Frigga played a round of Would You Rather for her Thursday Thirteen last week. It’s such a rad idea I decided to try it this week with an extra twist. I’ve asked Maxine Dangerous thirteen Would You Rather questions and she’s asked me thirteen as well. We must answer each question and death is not an option.
And now for the questions she asked me and my answers. Would you rather…
- …drive naked to work during rush hour or roller skate topless down a busy city street?
- I love to roller skate but modesty wins out here. True, if all the traffic is moving slowly, other drivers could peek into the Goose and see my bits but I think I could slouch and contort enough to maintain a modicum of dignity.
- …eat bull testicles on Fear Factor or goat penis on Survivor?

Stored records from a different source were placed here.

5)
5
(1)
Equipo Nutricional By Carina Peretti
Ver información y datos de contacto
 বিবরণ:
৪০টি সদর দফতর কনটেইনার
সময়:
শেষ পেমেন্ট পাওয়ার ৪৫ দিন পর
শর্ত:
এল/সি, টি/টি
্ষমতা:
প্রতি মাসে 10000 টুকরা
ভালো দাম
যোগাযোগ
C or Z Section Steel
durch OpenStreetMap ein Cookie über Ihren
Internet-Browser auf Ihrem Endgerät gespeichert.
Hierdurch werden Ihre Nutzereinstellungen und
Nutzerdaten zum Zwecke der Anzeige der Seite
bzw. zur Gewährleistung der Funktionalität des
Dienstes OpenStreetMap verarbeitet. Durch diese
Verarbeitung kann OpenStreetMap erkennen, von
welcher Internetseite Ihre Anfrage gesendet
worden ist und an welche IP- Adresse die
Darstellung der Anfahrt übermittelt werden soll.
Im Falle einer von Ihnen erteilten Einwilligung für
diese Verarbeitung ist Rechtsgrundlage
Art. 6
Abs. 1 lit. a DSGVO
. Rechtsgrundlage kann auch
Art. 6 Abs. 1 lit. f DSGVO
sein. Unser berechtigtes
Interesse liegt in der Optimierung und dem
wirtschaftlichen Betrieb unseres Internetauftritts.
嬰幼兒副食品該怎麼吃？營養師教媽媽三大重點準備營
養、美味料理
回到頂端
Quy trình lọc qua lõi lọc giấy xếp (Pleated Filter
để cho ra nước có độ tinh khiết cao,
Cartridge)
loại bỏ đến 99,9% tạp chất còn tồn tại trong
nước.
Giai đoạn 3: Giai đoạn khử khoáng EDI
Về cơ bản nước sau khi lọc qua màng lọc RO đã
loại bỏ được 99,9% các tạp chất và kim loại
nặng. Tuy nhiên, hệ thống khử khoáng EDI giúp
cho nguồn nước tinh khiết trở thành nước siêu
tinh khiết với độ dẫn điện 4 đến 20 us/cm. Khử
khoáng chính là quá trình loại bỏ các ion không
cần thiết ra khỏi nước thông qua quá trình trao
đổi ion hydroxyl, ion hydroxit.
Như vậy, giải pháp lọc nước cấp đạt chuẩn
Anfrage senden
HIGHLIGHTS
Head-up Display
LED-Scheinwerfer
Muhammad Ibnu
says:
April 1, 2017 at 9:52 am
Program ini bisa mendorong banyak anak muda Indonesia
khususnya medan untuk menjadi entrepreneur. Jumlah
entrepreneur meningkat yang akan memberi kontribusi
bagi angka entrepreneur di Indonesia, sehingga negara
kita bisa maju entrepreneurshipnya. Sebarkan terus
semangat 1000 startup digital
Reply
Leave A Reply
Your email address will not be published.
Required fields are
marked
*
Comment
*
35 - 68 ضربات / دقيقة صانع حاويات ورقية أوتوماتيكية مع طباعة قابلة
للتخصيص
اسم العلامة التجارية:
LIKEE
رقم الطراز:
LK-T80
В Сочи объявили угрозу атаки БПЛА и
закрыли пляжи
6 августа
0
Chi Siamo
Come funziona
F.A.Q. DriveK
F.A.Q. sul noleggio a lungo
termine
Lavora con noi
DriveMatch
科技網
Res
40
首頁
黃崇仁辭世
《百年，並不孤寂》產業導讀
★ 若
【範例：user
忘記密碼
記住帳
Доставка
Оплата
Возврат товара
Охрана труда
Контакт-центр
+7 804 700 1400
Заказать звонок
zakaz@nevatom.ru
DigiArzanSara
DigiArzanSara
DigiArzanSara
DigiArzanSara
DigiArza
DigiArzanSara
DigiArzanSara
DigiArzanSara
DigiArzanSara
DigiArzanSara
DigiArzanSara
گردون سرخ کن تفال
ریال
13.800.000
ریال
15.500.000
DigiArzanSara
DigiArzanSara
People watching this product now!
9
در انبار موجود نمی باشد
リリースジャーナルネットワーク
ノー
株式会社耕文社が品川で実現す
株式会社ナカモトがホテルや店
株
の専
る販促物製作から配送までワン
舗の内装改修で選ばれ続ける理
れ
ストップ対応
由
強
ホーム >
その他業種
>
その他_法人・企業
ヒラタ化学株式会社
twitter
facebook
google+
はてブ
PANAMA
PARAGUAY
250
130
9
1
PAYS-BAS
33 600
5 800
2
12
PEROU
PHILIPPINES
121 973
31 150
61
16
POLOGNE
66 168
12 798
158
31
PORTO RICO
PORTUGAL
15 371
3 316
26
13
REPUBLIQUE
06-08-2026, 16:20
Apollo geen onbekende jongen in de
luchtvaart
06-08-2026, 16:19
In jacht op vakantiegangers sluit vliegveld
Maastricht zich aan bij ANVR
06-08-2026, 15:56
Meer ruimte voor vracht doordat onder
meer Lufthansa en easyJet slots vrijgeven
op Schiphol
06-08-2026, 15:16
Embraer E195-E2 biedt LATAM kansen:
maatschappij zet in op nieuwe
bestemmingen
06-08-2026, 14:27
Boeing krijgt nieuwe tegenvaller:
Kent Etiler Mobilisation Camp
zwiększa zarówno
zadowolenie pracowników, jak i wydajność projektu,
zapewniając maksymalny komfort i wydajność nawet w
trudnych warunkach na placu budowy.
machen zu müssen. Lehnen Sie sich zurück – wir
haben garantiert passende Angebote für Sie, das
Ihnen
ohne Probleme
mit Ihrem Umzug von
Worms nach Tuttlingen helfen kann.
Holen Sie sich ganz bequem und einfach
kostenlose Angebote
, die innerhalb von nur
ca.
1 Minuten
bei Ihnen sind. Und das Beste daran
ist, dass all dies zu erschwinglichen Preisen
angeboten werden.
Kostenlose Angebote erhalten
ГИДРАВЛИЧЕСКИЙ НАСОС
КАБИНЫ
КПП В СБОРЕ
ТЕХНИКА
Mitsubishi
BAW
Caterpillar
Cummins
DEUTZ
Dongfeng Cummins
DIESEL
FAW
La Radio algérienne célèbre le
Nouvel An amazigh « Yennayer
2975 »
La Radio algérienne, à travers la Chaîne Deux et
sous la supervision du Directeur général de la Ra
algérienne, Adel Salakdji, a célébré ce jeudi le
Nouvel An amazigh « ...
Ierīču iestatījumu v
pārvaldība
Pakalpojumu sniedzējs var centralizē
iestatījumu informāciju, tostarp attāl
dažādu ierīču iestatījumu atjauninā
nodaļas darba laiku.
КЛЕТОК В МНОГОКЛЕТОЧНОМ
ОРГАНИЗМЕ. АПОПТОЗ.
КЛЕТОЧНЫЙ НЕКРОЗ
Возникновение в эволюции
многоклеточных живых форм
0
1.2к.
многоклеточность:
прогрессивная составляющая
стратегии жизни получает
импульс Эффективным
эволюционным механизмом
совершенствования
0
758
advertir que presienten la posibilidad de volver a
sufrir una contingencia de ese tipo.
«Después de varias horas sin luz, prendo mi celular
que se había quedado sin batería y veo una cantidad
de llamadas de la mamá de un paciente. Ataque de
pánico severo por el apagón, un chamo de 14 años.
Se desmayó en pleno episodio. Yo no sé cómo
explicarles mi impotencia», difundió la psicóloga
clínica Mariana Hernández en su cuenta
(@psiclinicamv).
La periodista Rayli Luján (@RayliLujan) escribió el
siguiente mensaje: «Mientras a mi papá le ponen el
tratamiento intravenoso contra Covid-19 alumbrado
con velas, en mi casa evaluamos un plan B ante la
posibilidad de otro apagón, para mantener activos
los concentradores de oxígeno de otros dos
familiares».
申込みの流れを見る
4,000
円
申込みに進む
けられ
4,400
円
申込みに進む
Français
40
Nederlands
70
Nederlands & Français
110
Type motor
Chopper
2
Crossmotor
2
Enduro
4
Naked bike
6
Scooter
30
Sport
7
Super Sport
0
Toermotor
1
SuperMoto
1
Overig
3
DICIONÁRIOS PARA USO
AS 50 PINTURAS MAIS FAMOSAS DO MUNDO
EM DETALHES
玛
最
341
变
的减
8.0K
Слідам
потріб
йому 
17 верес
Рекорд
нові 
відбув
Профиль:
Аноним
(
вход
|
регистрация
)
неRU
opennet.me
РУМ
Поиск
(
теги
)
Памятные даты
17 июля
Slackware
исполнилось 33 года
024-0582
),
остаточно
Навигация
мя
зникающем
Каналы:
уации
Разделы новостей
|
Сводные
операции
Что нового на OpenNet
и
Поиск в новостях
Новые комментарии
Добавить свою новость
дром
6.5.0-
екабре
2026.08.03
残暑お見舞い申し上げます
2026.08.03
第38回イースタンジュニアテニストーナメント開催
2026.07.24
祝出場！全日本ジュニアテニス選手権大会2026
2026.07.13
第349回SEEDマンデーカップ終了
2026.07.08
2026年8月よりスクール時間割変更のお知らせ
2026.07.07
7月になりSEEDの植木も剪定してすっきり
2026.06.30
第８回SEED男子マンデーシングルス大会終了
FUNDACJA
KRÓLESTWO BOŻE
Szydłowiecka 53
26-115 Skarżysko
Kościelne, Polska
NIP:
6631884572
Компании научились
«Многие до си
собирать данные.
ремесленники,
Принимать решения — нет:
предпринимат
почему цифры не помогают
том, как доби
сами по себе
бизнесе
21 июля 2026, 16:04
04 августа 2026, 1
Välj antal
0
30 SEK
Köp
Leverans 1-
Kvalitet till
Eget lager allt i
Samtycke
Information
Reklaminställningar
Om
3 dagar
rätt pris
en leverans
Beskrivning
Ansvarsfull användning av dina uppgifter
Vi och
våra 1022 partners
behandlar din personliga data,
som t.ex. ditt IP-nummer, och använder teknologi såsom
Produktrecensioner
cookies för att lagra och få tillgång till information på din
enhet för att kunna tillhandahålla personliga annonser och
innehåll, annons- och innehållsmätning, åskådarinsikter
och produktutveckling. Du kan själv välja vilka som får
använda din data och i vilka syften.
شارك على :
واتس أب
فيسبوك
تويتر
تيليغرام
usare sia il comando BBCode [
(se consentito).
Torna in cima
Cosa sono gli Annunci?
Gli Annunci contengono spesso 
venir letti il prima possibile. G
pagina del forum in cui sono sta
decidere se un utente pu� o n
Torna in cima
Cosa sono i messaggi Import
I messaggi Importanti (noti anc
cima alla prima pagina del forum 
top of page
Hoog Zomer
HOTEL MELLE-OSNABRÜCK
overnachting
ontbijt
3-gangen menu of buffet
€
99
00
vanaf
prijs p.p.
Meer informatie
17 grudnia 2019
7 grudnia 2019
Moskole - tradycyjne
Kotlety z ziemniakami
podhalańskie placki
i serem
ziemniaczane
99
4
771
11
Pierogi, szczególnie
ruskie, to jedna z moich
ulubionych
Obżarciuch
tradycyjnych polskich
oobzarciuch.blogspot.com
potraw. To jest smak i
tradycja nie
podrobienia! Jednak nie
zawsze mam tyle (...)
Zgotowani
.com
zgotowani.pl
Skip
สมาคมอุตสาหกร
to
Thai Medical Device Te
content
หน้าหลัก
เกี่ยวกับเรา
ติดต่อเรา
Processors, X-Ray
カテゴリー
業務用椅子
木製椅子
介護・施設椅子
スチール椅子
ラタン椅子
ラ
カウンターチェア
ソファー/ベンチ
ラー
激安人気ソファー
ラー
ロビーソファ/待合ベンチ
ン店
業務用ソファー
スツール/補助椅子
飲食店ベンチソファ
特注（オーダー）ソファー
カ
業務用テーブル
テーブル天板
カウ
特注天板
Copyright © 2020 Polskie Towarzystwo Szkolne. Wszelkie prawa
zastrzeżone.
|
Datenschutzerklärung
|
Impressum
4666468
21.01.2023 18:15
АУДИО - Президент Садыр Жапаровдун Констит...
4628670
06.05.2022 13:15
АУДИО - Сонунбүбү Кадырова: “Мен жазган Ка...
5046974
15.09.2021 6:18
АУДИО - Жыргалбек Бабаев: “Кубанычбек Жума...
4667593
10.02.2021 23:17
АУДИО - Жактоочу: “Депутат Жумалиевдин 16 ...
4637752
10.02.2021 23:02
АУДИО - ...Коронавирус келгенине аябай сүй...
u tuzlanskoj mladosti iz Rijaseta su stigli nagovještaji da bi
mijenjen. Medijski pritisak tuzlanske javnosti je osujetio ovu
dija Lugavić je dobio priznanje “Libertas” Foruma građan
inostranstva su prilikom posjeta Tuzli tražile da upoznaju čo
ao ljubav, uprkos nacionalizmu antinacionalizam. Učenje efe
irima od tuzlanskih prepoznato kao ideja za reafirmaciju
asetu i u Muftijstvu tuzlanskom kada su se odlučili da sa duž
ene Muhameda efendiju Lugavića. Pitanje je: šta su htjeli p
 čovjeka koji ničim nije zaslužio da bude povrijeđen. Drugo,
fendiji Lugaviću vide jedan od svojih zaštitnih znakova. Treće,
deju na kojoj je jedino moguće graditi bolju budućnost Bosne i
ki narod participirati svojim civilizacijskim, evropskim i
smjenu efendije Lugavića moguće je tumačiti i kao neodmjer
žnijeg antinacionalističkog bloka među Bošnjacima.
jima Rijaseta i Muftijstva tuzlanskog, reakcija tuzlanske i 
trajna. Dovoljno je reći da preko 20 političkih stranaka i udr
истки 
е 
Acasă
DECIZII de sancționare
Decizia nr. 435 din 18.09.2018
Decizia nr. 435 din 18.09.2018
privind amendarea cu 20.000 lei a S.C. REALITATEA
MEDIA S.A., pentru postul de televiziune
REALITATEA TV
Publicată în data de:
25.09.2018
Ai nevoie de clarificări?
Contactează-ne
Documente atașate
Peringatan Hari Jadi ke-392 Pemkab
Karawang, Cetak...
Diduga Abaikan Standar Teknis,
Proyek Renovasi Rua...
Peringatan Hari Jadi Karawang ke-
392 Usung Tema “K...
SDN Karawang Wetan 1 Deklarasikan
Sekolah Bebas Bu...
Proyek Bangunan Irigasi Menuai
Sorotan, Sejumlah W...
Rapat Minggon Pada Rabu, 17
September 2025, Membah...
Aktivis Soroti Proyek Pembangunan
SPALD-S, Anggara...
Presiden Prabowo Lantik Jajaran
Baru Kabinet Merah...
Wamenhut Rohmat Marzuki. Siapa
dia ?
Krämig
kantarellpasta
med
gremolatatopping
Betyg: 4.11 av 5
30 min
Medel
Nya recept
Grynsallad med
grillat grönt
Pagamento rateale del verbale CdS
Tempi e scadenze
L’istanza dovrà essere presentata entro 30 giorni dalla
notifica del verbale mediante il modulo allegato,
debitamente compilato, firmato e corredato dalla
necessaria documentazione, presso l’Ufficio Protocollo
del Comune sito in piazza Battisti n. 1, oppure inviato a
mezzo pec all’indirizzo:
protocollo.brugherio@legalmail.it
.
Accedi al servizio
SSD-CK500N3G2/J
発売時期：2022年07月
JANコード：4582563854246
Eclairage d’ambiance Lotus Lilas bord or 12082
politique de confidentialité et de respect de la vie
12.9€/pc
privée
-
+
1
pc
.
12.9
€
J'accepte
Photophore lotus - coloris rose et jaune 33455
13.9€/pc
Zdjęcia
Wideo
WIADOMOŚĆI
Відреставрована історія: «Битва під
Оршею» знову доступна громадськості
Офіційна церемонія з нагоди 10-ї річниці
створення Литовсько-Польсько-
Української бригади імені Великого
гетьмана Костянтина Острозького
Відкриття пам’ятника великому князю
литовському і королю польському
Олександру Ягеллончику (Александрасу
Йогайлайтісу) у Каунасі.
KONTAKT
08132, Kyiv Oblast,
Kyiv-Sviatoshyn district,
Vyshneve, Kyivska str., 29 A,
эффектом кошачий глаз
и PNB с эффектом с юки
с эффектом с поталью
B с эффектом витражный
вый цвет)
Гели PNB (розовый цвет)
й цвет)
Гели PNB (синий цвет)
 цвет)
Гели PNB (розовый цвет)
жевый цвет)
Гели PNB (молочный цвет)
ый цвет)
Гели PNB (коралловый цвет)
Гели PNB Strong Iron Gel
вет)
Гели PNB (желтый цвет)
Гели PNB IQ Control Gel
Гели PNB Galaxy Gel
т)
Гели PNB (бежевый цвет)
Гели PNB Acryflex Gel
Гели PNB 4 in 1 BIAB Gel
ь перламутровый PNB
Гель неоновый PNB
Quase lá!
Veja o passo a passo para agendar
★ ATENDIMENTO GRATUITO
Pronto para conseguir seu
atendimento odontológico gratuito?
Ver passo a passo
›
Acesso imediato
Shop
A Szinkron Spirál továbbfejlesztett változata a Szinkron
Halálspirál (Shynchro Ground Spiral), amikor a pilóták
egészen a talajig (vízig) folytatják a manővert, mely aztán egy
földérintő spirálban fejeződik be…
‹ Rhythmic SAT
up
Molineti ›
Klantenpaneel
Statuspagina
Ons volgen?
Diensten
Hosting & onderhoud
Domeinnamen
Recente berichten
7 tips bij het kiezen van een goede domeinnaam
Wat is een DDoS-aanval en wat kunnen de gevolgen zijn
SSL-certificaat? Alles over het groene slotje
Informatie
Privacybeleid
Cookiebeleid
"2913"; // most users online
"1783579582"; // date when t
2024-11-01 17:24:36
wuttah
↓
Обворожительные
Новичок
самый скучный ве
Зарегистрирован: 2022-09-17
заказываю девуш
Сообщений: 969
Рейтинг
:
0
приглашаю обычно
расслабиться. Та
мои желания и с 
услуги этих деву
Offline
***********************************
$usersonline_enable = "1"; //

- I’d hoped to live a long, fulfilling life free of goat and bull genitalia but since I have to pick, I’ll go with the goat pee pee on Survivor because at least I’d get to travel to a cool, exotic location. (Please God don’t let my season be Survivor: Utah.)
- (You’re desperate for cash.) …someone accidentally drop their cash-filled wallet ahead of you in a store or do something morally repugnant (to you) for extra money, knowing there will be witnesses at both events?
- Definitely the wallet option. I think being “desperate for cash” makes my thievery a little less heinous (moral relativism!) and I’d make a point to spend the money on necessities rather than smokes and lottery tickets.
- …be a fugitive constantly on the run or a highly-disliked celebrity often in the public eye?
- I’ve thought about how stressful and overwhelming it must be for Brit and Paris but I’d rather live that life than make like Harrison Ford in The Fugitive. I have no desire to grow a beard or run a lot.
- …be a featured columnist for a magazine about fly-fishing or ice-fishing?
- Fly fishing. If I have to write about an obscure sport, I’d rather it be a warm weather one.
- …live in a tent or a mobile home for the next year?
- This is a good one because I enjoy the outdoors but am definitely not an Eco-Challenge kind of girl. Conversely the mere suggestion of trailer livin’ makes me shudder. I think I’d go for the trailer and totally rebuff everyone’s notions of mobile home folk. WE’RE PEOPLE TOO!
- …be a co-star of someone on Xena: Warrior Princess or Battlestar Galactica?
- I’ve never seen BG. (I think Ern likes it?) The snippets I’ve seen of Xena are so ridiculous and satirical, I’d choose it for my cameo. Might be fun! I’d insist my character wear a fancy dress of tropical blooms and flitter about, lazily plucking ripe fruits from overflowing baskets carried by oiled menservants. Wait, what was the question?
- …smooch on Sean Connery or Paul Newman?
- You don’t know this about me but I ♥ Sean Connery. LOVE. It would be a little odd to lock lips with an oldie but I’d just close my eyes, enjoy his accent, and picture James Bond on the beach in Dr. No. (P.S. The soundtrack from that movie ROCKS!)
- …sell, by phone, insurance or flooring?
- Flooring seems less depressing.
- …work a low-level position at Long John Silver’s or Red Lobster?
- I think I’d parlay “the seafood lover” in me.
- …be a bamboo plant or a eucalyptus tree?
- Bamboo – it’s so incredible and interesting. It’s strong, has tons of uses, and I love that you can train it to grow in certain ways. The good luck associated with it is enchanting and don’t forget that cutie pandas eat it too.
- …confront strangers about their smoking habits or wear, in public, a shirt with a swastika on the front?
- I’ll confront the smokers. I recognize that in a way I’d be infringing on their rights. I’m sure it would be awkward but I want absolutely nothing to do with swastikas.
- …clean up a crime scene or an operating room?
- Operating room without a doubt. All that CSI jazz scares the hell out of me and makes me so uncomfortable and disconcerted about the world. Puppies, kittens, candy. Puppies, kittens, candy…
Fun! You’re welcome to answer either set of questions. Just leave a link in the comments.